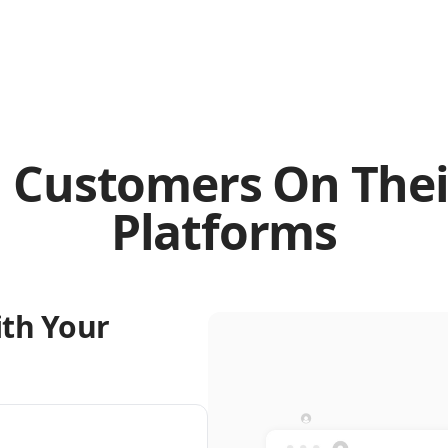
 Customers On Thei
Platforms
ith Your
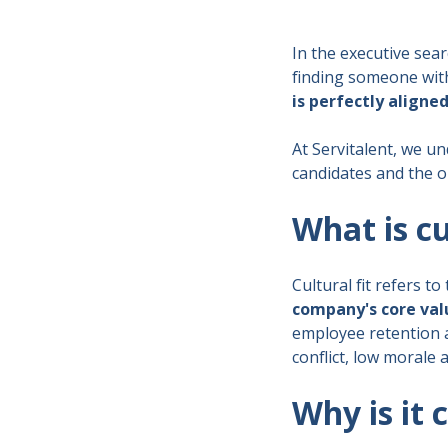
In the executive sear
finding someone with 
is perfectly aligne
At Servitalent, we un
candidates and the o
What is cu
Cultural fit refers to
company's core val
employee retention 
conflict, low morale 
Why is it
----
Action item.
Without including the pictures, return each record above exactly as it stands.

Task response.
 Customers On Thei
Platforms
ith Your
In the executive sear
finding someone with 
is perfectly aligne
At Servitalent, we un
candidates and the o
What is cu
Cultural fit refers to
company's core val
employee retention 
conflict, low morale 
Why is it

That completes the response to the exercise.